Когда-то, в далёком и туманном прошлом, человечка звали совсем иначе, но долгие годы, проведённые на этой проклятой свалке, безжалостно стёрли прежнее имя из памяти.

Иногда, перед самым сном, когда сознание слегка отпускало и защитные барьеры разума ослабевали, в голове мелькали обрывки звуков, похожих на имя. Они звучали мягко и ласково, совсем не так, как грубое «Тырод». В них слышалась любовь, забота, что-то тёплое и человечное.

Но эти звуки растворялись прежде, чем он успевал их ухватить и собрать в единое целое, исчезали, как утренний туман под лучами солнца, которого он никогда не видел. Осталось только презрительное «ты, урод», которое надсмотрщики выкрикивали изо дня в день, со временем слившееся и превратившееся в Тырода. Теперь это было его единственное имя, его суть, его приговор. Иногда он задумывался, было ли у него когда-то другое имя на самом деле, или это всего лишь иллюзия, игра больного разума?
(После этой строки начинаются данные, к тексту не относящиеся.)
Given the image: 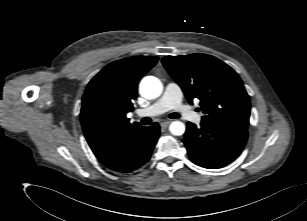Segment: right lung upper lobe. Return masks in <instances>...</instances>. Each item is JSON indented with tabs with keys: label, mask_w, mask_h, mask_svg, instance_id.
I'll return each instance as SVG.
<instances>
[{
	"label": "right lung upper lobe",
	"mask_w": 307,
	"mask_h": 221,
	"mask_svg": "<svg viewBox=\"0 0 307 221\" xmlns=\"http://www.w3.org/2000/svg\"><path fill=\"white\" fill-rule=\"evenodd\" d=\"M158 61L157 57L135 56L115 61L88 84L82 99L81 124L97 158L104 156L142 127L129 123L138 82Z\"/></svg>",
	"instance_id": "cb5924a9"
}]
</instances>
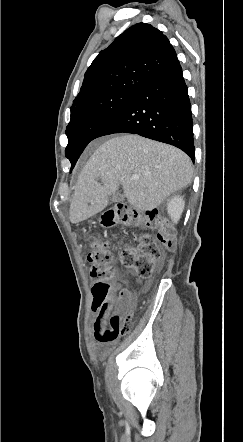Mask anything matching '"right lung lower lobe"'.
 Here are the masks:
<instances>
[{"mask_svg":"<svg viewBox=\"0 0 243 442\" xmlns=\"http://www.w3.org/2000/svg\"><path fill=\"white\" fill-rule=\"evenodd\" d=\"M122 132L176 146L194 162L191 103L177 57L138 87L95 137Z\"/></svg>","mask_w":243,"mask_h":442,"instance_id":"1","label":"right lung lower lobe"}]
</instances>
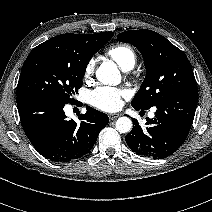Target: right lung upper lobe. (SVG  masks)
I'll return each mask as SVG.
<instances>
[{"label":"right lung upper lobe","mask_w":212,"mask_h":212,"mask_svg":"<svg viewBox=\"0 0 212 212\" xmlns=\"http://www.w3.org/2000/svg\"><path fill=\"white\" fill-rule=\"evenodd\" d=\"M103 33V32H101ZM61 34L55 37L50 38L44 43L35 47L31 53H47L55 55H65L68 54L71 45L77 40H86L93 37H96L98 34Z\"/></svg>","instance_id":"obj_1"}]
</instances>
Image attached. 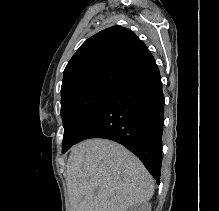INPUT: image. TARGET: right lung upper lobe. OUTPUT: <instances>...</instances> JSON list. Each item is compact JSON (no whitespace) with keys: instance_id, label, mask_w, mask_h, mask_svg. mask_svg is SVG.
<instances>
[{"instance_id":"obj_1","label":"right lung upper lobe","mask_w":219,"mask_h":211,"mask_svg":"<svg viewBox=\"0 0 219 211\" xmlns=\"http://www.w3.org/2000/svg\"><path fill=\"white\" fill-rule=\"evenodd\" d=\"M146 45L129 29L113 26L87 39L64 70L61 100L97 84L117 85L153 62Z\"/></svg>"}]
</instances>
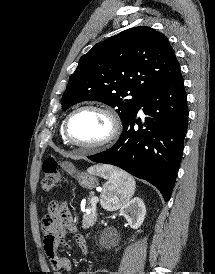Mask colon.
I'll use <instances>...</instances> for the list:
<instances>
[{
	"label": "colon",
	"mask_w": 215,
	"mask_h": 274,
	"mask_svg": "<svg viewBox=\"0 0 215 274\" xmlns=\"http://www.w3.org/2000/svg\"><path fill=\"white\" fill-rule=\"evenodd\" d=\"M43 177L41 187L43 191H51L57 188L61 182L59 166L56 160L49 158L43 162Z\"/></svg>",
	"instance_id": "colon-1"
}]
</instances>
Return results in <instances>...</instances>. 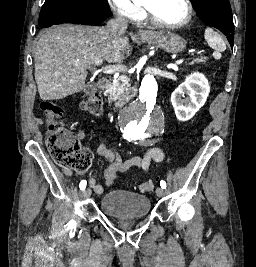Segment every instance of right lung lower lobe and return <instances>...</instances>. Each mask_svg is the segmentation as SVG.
Listing matches in <instances>:
<instances>
[{
	"instance_id": "1",
	"label": "right lung lower lobe",
	"mask_w": 256,
	"mask_h": 267,
	"mask_svg": "<svg viewBox=\"0 0 256 267\" xmlns=\"http://www.w3.org/2000/svg\"><path fill=\"white\" fill-rule=\"evenodd\" d=\"M105 19L103 18H94L90 16H76V17H67V18H59L52 22H47L43 25L39 24L40 27L46 28L54 24H62V23H74V24H85V25H100Z\"/></svg>"
}]
</instances>
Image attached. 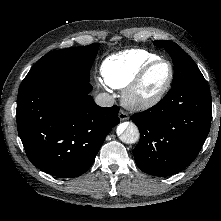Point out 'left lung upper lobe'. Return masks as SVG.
I'll use <instances>...</instances> for the list:
<instances>
[{
    "label": "left lung upper lobe",
    "instance_id": "5c2ea615",
    "mask_svg": "<svg viewBox=\"0 0 221 221\" xmlns=\"http://www.w3.org/2000/svg\"><path fill=\"white\" fill-rule=\"evenodd\" d=\"M154 45L164 48L172 57L174 77L172 87L186 82H204L205 79L191 57L173 41H154Z\"/></svg>",
    "mask_w": 221,
    "mask_h": 221
}]
</instances>
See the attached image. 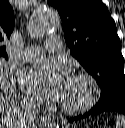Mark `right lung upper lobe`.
<instances>
[{
    "instance_id": "right-lung-upper-lobe-1",
    "label": "right lung upper lobe",
    "mask_w": 125,
    "mask_h": 128,
    "mask_svg": "<svg viewBox=\"0 0 125 128\" xmlns=\"http://www.w3.org/2000/svg\"><path fill=\"white\" fill-rule=\"evenodd\" d=\"M15 25L14 12L8 0H0V58L7 59L3 40L9 38Z\"/></svg>"
}]
</instances>
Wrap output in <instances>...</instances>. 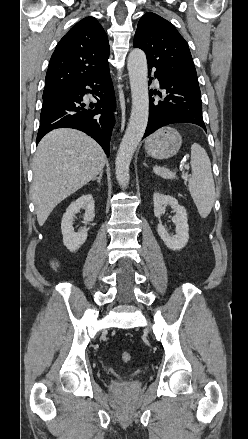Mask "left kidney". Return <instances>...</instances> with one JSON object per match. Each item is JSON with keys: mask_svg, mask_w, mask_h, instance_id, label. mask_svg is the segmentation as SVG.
I'll return each instance as SVG.
<instances>
[{"mask_svg": "<svg viewBox=\"0 0 248 439\" xmlns=\"http://www.w3.org/2000/svg\"><path fill=\"white\" fill-rule=\"evenodd\" d=\"M153 205L154 215L156 217H159L165 212L166 205L171 206L175 212L172 221L176 225V234L170 236L161 222L157 226V231L169 249L181 250L184 248L189 240V226L185 208L179 205L177 199L173 196L164 195L159 192H155L153 195Z\"/></svg>", "mask_w": 248, "mask_h": 439, "instance_id": "obj_1", "label": "left kidney"}]
</instances>
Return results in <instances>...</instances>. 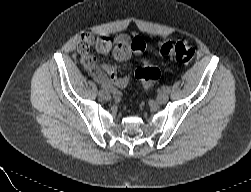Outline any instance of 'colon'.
Masks as SVG:
<instances>
[{"label":"colon","mask_w":251,"mask_h":192,"mask_svg":"<svg viewBox=\"0 0 251 192\" xmlns=\"http://www.w3.org/2000/svg\"><path fill=\"white\" fill-rule=\"evenodd\" d=\"M159 52L162 56L171 57L184 64L190 63L196 51L193 47L184 42L162 41L158 45ZM135 77L138 79L145 89H149L157 82L160 77V71L156 65L149 61H141L135 70Z\"/></svg>","instance_id":"5ec220e1"}]
</instances>
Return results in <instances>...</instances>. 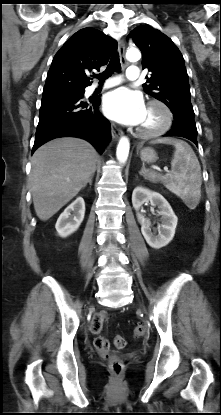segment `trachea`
I'll use <instances>...</instances> for the list:
<instances>
[{
    "mask_svg": "<svg viewBox=\"0 0 221 415\" xmlns=\"http://www.w3.org/2000/svg\"><path fill=\"white\" fill-rule=\"evenodd\" d=\"M120 70H121V64H120L119 55L115 54L112 56L106 70L99 75H94V77L98 78L100 82H103L105 79L112 76L114 72H120Z\"/></svg>",
    "mask_w": 221,
    "mask_h": 415,
    "instance_id": "obj_1",
    "label": "trachea"
}]
</instances>
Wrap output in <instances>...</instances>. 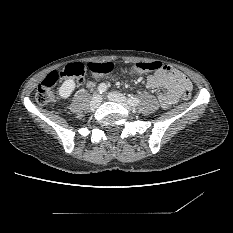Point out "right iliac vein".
Masks as SVG:
<instances>
[{
	"label": "right iliac vein",
	"mask_w": 233,
	"mask_h": 233,
	"mask_svg": "<svg viewBox=\"0 0 233 233\" xmlns=\"http://www.w3.org/2000/svg\"><path fill=\"white\" fill-rule=\"evenodd\" d=\"M101 102H102L101 96H100V95H95V96L92 98L91 102H90V107H91L92 109H96L97 107L100 106Z\"/></svg>",
	"instance_id": "1"
}]
</instances>
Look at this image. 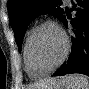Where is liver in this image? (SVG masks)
I'll return each instance as SVG.
<instances>
[{
  "label": "liver",
  "mask_w": 89,
  "mask_h": 89,
  "mask_svg": "<svg viewBox=\"0 0 89 89\" xmlns=\"http://www.w3.org/2000/svg\"><path fill=\"white\" fill-rule=\"evenodd\" d=\"M59 81V79L57 78H49V79H45L43 81H40L39 83L33 84L31 85L29 89H40V88H48L52 85H55L57 82ZM35 87V88H34Z\"/></svg>",
  "instance_id": "1"
}]
</instances>
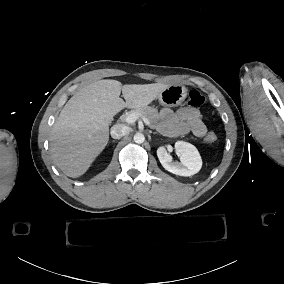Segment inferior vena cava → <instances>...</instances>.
Segmentation results:
<instances>
[{
  "label": "inferior vena cava",
  "instance_id": "inferior-vena-cava-1",
  "mask_svg": "<svg viewBox=\"0 0 284 284\" xmlns=\"http://www.w3.org/2000/svg\"><path fill=\"white\" fill-rule=\"evenodd\" d=\"M130 131L129 127L122 124H116L111 128V136L117 140L128 134Z\"/></svg>",
  "mask_w": 284,
  "mask_h": 284
}]
</instances>
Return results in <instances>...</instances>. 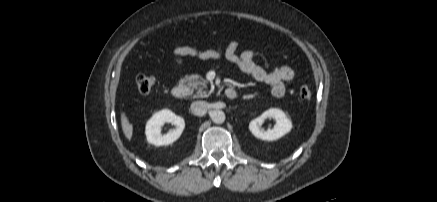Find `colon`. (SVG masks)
<instances>
[{
    "mask_svg": "<svg viewBox=\"0 0 437 202\" xmlns=\"http://www.w3.org/2000/svg\"><path fill=\"white\" fill-rule=\"evenodd\" d=\"M136 85L140 93H149L156 85V78L149 74H139L136 77ZM312 96V91L308 86H302L299 90V97L308 101Z\"/></svg>",
    "mask_w": 437,
    "mask_h": 202,
    "instance_id": "1",
    "label": "colon"
}]
</instances>
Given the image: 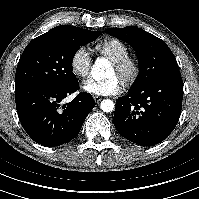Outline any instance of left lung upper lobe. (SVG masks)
Wrapping results in <instances>:
<instances>
[{"instance_id":"obj_1","label":"left lung upper lobe","mask_w":199,"mask_h":199,"mask_svg":"<svg viewBox=\"0 0 199 199\" xmlns=\"http://www.w3.org/2000/svg\"><path fill=\"white\" fill-rule=\"evenodd\" d=\"M106 33L125 41L136 51L139 75L131 87L132 90L141 89L162 76L179 72L175 56L158 37L132 26L108 28Z\"/></svg>"}]
</instances>
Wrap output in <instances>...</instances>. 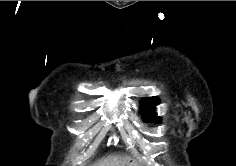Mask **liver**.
<instances>
[{
	"mask_svg": "<svg viewBox=\"0 0 236 166\" xmlns=\"http://www.w3.org/2000/svg\"><path fill=\"white\" fill-rule=\"evenodd\" d=\"M129 160L128 157H121L119 155H110L106 158L101 159L93 166H118L121 162Z\"/></svg>",
	"mask_w": 236,
	"mask_h": 166,
	"instance_id": "1",
	"label": "liver"
}]
</instances>
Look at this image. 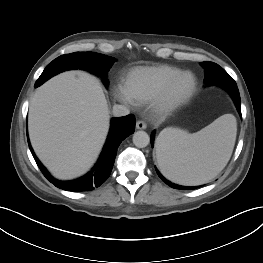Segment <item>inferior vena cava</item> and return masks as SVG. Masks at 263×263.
<instances>
[{"label": "inferior vena cava", "instance_id": "inferior-vena-cava-1", "mask_svg": "<svg viewBox=\"0 0 263 263\" xmlns=\"http://www.w3.org/2000/svg\"><path fill=\"white\" fill-rule=\"evenodd\" d=\"M112 113L115 117L126 116L129 114V109L124 105H114Z\"/></svg>", "mask_w": 263, "mask_h": 263}]
</instances>
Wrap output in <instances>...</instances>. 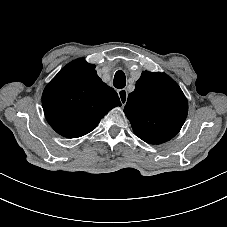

Испуганно пригнувшись и инстинктивно защищая голову худыми руками, Тырод торопливо принялся разбирать привезённый мусор. Пальцы привычно скользили по отбросам, автоматически сортируя их по видам. Это пластик, это металл, это стекло, это органика. Движения были отточены годами, доведены до автоматизма, не требовали участия сознания. Руки работали сами по себе, пока разум витал где-то далеко.

Это была его персональная куча, и разобрать её следовало в полном одиночку, причём как можно быстрее, иначе наказание будет жестоким. Надсмотрщики не терпели медлительности, считая её признаком лени, хотя истощённое тело просто не могло работать быстрее. Каждое движение давалось с трудом, мышцы ныли от постоянного напряжения, суставы скрипели, как ржавые петли.

Пока работа не будет завершена полностью, до последнего куска мусора, ему не видать нормальной, в его жалком понимании, еды. Лишь дважды в день всем разборщикам полагался неполный, едва наполовину заполненный котелок отвратительной серой бурды с комками непонятного происхождения. Иногда в этой массе попадались твёрдые куски, которые невозможно было разжевать, и их приходилось выплёвывать.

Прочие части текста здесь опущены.